#### [WHAT YOU WILL DO]
Copy exactly, and only, the lines between the start of the entries below and the line containing "the days of", both inclusive. Omit pictures.

--- START ---

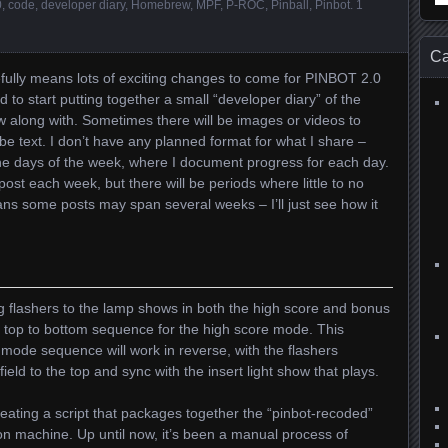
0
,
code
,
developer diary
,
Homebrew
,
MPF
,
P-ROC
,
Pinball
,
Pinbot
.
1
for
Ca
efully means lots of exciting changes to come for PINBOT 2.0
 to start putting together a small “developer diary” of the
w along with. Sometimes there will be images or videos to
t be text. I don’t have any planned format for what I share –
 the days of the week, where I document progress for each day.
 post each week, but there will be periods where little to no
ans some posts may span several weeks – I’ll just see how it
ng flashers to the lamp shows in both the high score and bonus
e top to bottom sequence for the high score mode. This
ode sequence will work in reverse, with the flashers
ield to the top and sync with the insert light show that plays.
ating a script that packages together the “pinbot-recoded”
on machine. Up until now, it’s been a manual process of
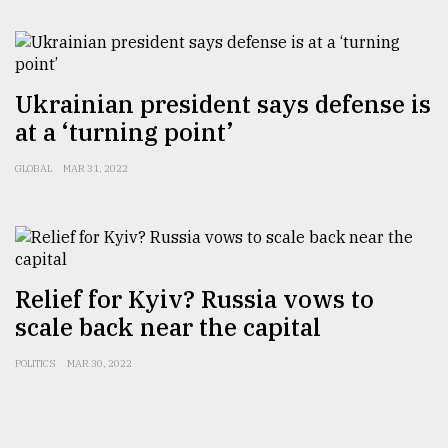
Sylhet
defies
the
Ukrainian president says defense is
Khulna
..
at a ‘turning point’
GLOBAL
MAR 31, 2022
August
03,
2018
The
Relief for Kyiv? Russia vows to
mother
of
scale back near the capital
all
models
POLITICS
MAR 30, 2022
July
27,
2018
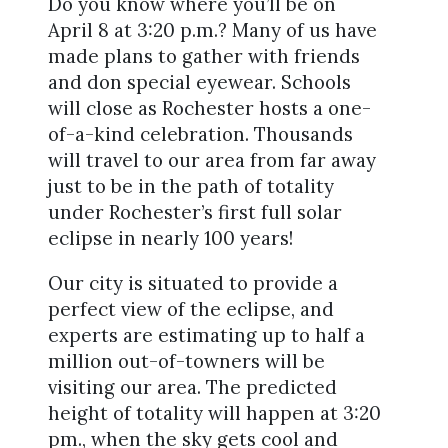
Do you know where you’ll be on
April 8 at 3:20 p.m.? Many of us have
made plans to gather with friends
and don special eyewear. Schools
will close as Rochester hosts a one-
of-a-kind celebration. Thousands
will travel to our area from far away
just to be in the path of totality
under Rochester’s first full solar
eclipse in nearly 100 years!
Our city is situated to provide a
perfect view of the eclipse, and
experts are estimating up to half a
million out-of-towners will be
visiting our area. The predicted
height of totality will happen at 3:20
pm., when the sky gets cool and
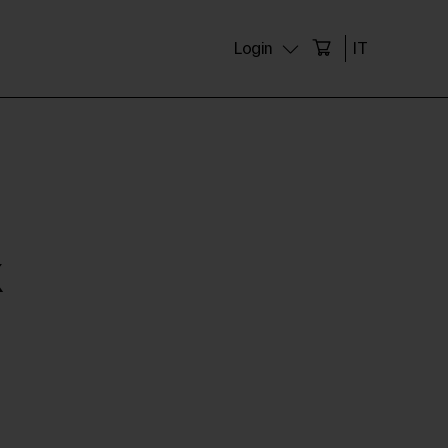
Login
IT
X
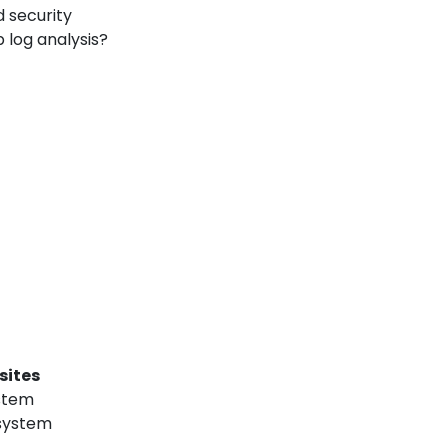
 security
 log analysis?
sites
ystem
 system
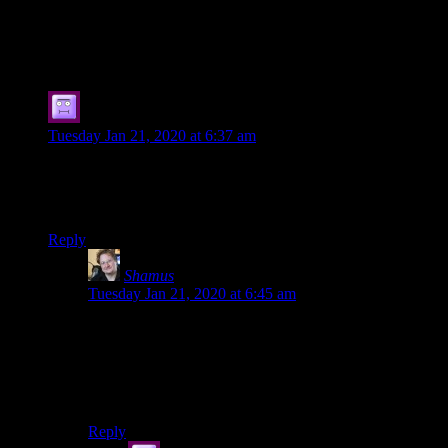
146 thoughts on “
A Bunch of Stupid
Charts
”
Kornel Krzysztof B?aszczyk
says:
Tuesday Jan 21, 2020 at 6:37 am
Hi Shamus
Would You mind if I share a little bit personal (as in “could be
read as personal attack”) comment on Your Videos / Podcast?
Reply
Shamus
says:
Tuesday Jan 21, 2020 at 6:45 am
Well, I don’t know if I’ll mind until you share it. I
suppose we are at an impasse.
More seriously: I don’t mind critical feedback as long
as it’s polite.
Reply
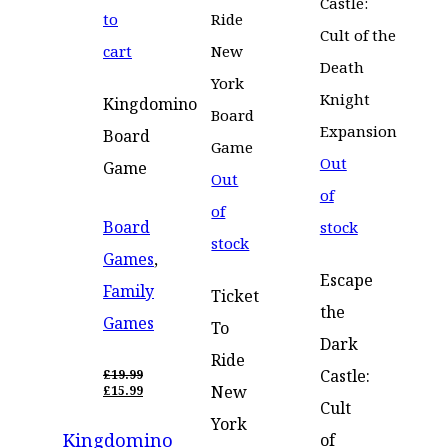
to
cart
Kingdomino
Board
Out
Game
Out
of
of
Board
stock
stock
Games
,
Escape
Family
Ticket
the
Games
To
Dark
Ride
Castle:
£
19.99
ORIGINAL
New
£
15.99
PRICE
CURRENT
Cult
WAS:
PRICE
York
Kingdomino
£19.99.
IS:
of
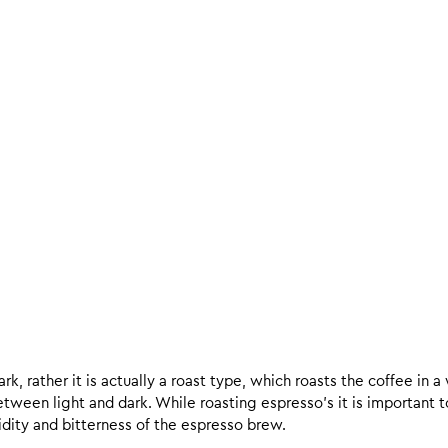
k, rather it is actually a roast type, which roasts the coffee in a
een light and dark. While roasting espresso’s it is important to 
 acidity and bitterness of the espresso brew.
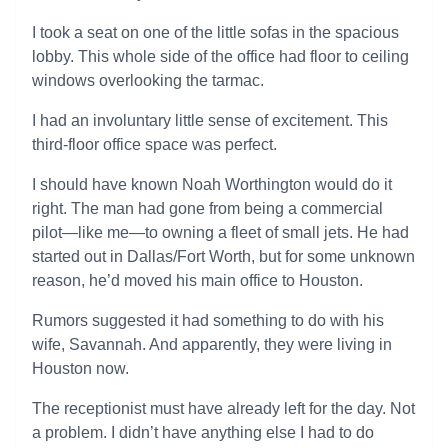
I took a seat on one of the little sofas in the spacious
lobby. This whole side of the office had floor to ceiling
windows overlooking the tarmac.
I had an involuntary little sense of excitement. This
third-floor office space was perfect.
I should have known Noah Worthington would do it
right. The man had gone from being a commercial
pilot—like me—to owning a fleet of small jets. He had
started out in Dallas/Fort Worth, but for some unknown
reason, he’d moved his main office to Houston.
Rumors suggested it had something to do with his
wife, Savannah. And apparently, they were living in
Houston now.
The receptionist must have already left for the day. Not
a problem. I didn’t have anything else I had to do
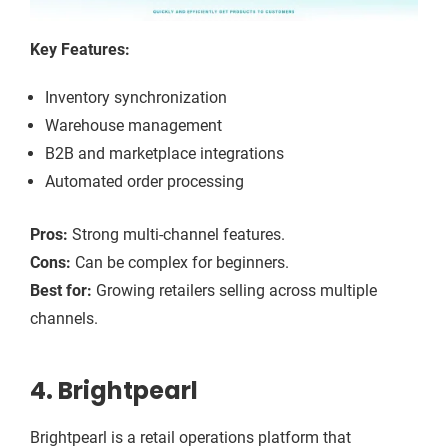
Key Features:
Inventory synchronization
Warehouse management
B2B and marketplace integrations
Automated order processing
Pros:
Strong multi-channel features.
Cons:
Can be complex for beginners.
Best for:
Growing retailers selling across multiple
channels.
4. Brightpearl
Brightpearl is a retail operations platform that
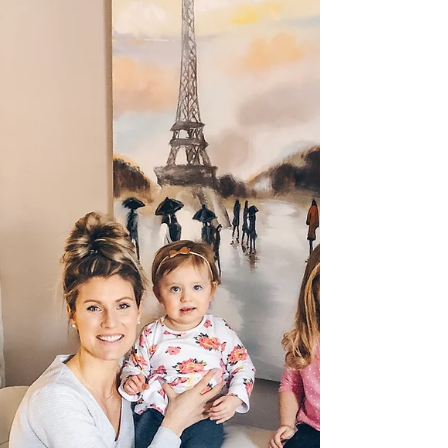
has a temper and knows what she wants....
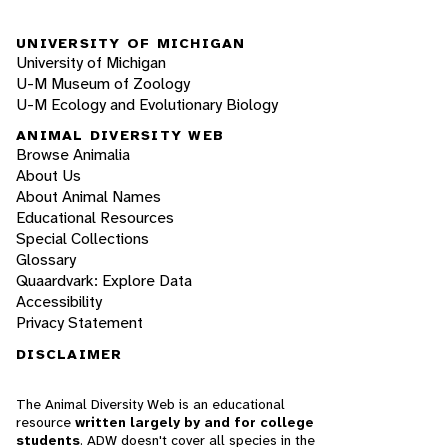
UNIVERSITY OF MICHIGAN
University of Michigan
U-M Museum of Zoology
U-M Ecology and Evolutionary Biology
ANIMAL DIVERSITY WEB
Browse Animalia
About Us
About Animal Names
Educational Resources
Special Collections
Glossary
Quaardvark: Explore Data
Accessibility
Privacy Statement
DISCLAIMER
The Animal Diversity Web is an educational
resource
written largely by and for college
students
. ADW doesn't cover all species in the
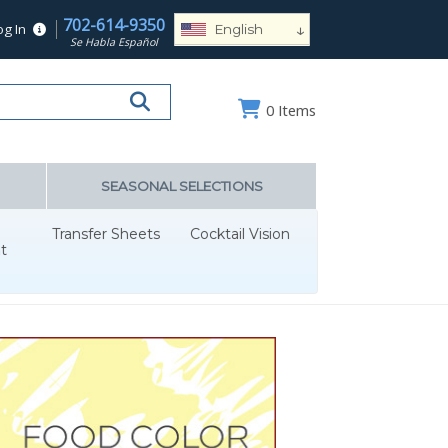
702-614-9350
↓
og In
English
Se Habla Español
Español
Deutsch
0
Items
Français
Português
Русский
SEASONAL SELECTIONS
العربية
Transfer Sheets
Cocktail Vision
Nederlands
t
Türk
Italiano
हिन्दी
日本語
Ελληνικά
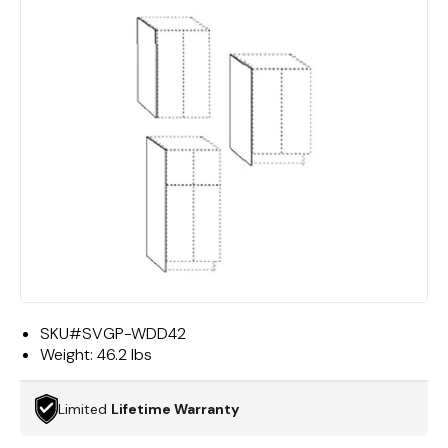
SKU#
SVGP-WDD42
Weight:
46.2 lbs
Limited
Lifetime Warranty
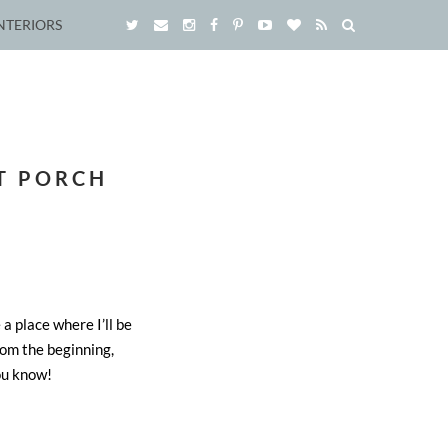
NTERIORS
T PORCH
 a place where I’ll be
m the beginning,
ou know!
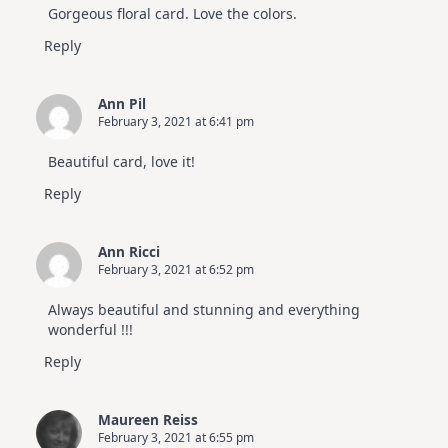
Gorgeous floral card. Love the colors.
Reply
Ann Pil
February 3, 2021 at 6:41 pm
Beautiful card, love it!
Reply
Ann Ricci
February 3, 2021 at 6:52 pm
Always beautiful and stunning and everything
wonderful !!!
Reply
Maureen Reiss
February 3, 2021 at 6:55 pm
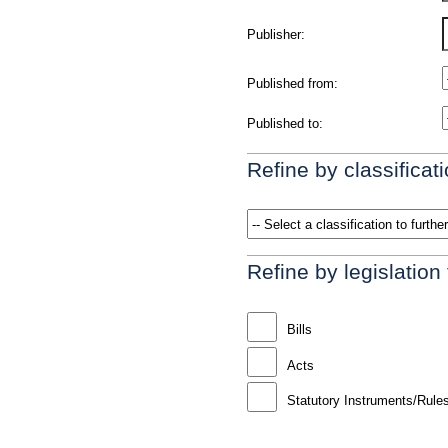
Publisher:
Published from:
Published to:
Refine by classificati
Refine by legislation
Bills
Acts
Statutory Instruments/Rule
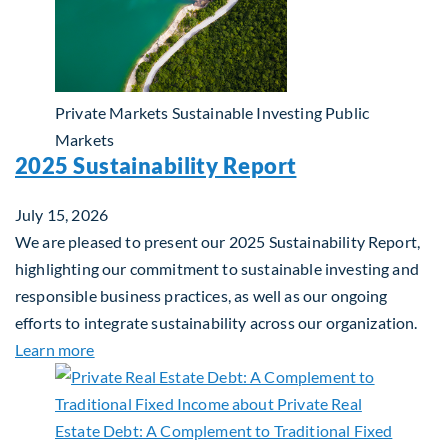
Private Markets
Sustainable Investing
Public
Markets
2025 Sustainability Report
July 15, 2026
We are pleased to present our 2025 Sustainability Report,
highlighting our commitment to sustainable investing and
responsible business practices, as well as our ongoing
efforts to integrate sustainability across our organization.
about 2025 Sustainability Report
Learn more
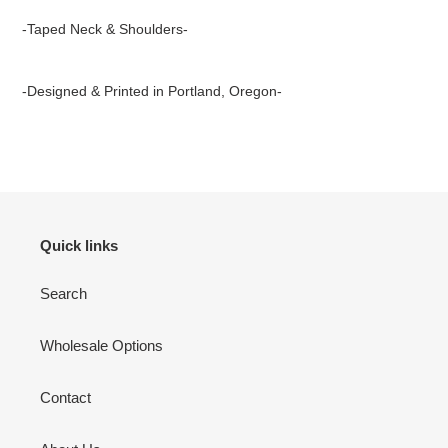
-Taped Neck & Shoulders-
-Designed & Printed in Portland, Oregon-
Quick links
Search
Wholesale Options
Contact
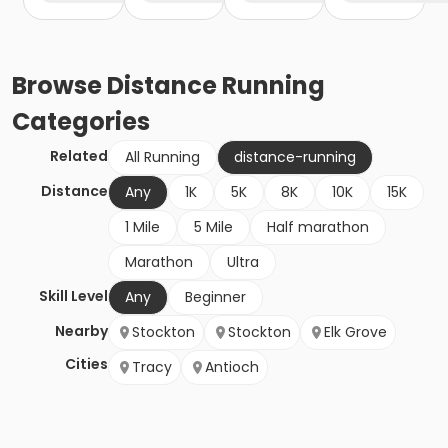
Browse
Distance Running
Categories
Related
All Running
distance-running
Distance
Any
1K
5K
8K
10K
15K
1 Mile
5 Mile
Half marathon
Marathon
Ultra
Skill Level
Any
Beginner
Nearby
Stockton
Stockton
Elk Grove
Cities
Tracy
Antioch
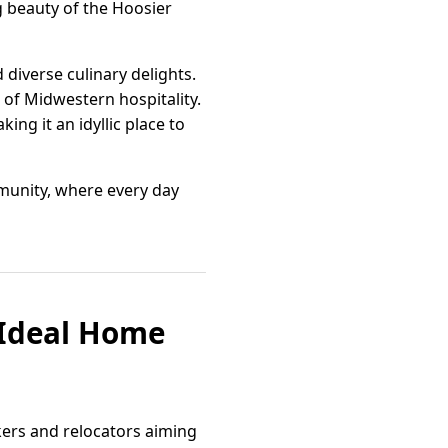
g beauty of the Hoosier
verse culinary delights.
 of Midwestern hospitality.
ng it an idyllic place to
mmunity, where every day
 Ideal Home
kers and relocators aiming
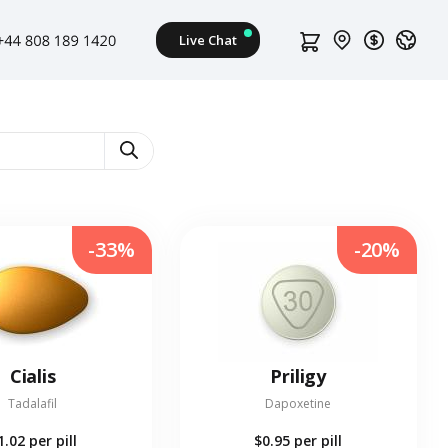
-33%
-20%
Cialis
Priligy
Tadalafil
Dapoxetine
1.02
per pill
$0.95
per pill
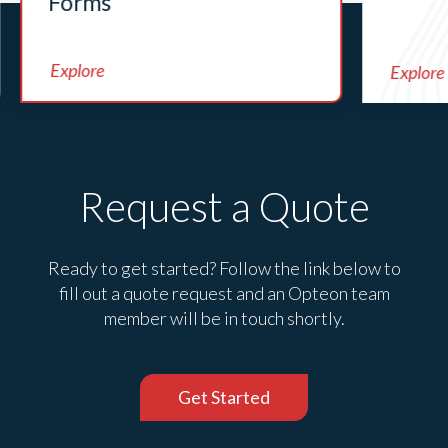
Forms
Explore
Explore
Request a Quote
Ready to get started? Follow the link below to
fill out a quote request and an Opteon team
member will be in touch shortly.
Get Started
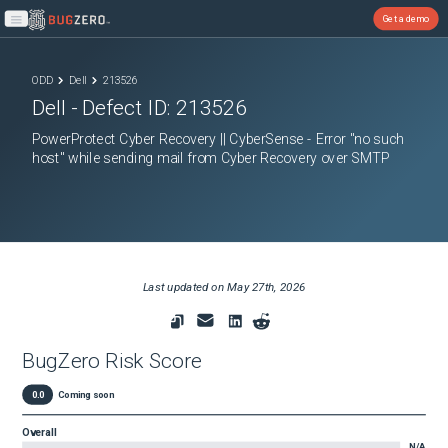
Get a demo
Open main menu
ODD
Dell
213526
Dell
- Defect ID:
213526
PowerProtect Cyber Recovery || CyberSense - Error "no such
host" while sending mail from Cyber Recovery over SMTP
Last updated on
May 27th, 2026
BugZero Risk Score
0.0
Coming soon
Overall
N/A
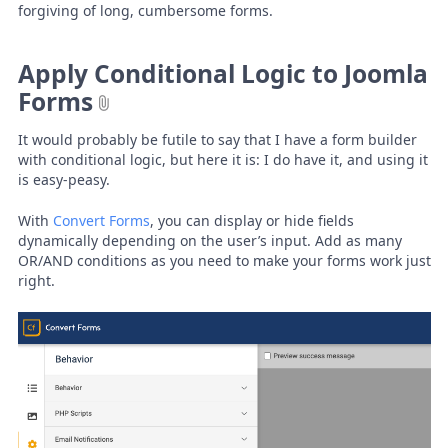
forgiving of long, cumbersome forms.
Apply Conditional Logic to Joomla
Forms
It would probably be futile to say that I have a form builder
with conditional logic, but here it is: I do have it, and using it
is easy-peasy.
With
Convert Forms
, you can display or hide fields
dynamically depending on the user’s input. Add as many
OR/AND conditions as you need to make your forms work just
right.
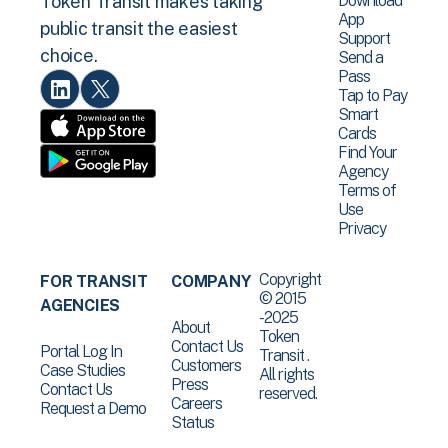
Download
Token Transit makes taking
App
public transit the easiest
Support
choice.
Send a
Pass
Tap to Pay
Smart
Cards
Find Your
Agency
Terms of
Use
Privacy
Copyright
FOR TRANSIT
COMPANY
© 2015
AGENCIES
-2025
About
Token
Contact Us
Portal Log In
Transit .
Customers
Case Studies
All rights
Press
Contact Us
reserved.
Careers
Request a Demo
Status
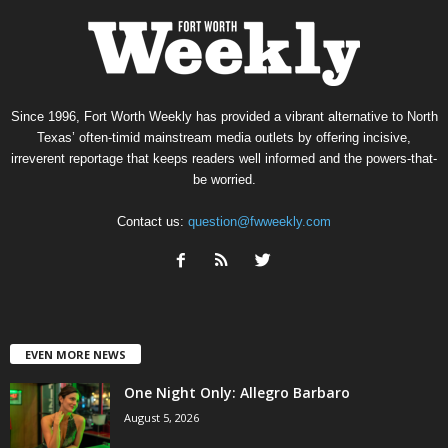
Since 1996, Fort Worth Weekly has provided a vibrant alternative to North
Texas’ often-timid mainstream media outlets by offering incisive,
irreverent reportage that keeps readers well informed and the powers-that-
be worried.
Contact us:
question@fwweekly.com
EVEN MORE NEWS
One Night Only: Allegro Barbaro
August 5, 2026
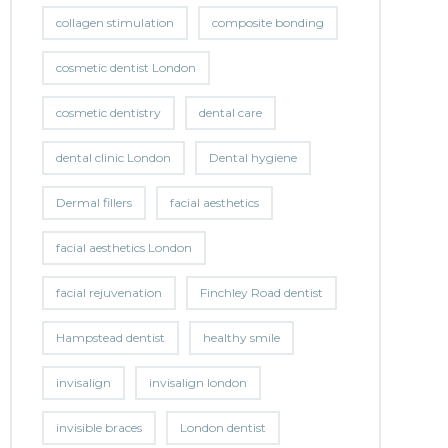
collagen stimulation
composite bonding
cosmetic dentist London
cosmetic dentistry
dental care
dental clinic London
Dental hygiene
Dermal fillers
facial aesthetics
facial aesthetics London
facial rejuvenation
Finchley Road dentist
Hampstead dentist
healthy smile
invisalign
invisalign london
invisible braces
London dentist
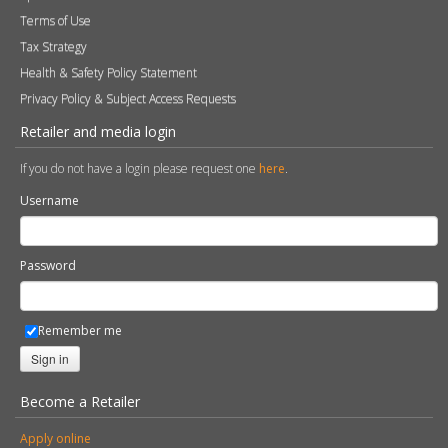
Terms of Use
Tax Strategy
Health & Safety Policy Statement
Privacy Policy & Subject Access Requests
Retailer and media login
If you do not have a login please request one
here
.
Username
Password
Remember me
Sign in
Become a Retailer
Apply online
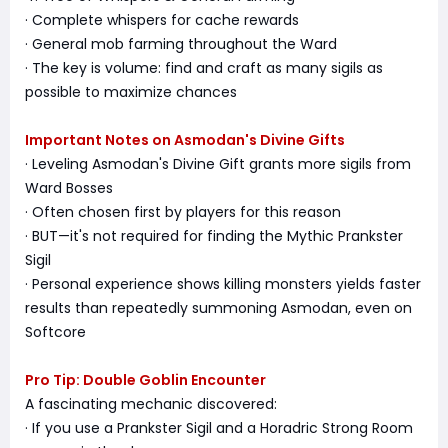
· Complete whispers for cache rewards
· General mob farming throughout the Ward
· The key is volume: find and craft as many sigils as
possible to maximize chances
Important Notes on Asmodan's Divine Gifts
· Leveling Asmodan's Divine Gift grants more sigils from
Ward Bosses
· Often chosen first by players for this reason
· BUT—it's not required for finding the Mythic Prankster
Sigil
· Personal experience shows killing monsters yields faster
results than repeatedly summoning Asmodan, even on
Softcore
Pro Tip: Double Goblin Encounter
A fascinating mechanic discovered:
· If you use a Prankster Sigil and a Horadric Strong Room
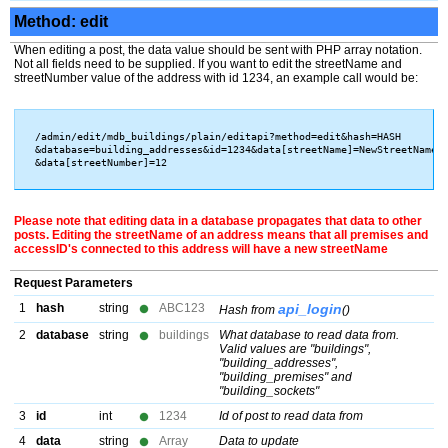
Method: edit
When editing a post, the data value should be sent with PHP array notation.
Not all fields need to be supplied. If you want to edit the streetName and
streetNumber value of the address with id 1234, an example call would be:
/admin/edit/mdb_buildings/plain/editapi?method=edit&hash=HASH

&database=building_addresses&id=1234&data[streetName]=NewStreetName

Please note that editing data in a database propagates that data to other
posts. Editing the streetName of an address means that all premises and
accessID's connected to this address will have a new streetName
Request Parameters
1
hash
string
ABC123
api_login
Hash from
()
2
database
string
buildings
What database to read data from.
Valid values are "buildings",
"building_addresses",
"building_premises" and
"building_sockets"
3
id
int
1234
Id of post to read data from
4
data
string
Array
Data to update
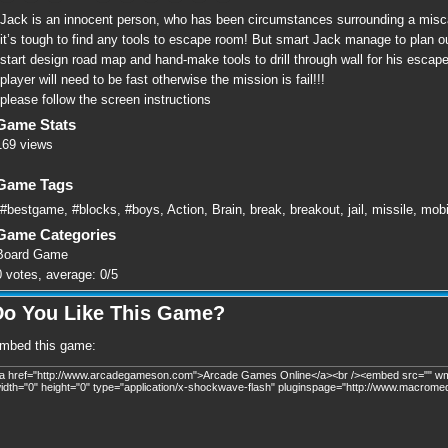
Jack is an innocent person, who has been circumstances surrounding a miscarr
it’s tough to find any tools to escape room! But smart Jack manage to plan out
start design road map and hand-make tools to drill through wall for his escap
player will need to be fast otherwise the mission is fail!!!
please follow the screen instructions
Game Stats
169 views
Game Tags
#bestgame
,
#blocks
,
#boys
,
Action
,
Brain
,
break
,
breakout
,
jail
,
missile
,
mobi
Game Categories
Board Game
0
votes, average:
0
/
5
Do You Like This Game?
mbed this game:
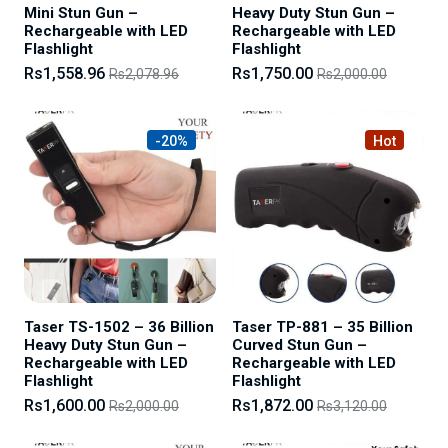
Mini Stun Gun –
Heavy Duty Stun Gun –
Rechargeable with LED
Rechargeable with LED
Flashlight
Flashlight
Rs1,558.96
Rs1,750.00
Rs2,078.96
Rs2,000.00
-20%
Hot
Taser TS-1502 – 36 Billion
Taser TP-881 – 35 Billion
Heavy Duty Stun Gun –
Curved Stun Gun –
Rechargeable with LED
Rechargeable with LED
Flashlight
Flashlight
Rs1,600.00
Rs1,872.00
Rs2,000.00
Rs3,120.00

--- END ---

#### [YOUR RESPONSE]
0
,
code
,
developer diary
,
Homebrew
,
MPF
,
P-ROC
,
Pinball
,
Pinbot
.
1
for
Ca
efully means lots of exciting changes to come for PINBOT 2.0
 to start putting together a small “developer diary” of the
w along with. Sometimes there will be images or videos to
t be text. I don’t have any planned format for what I share –
 the days of the week, where I document progress for each day.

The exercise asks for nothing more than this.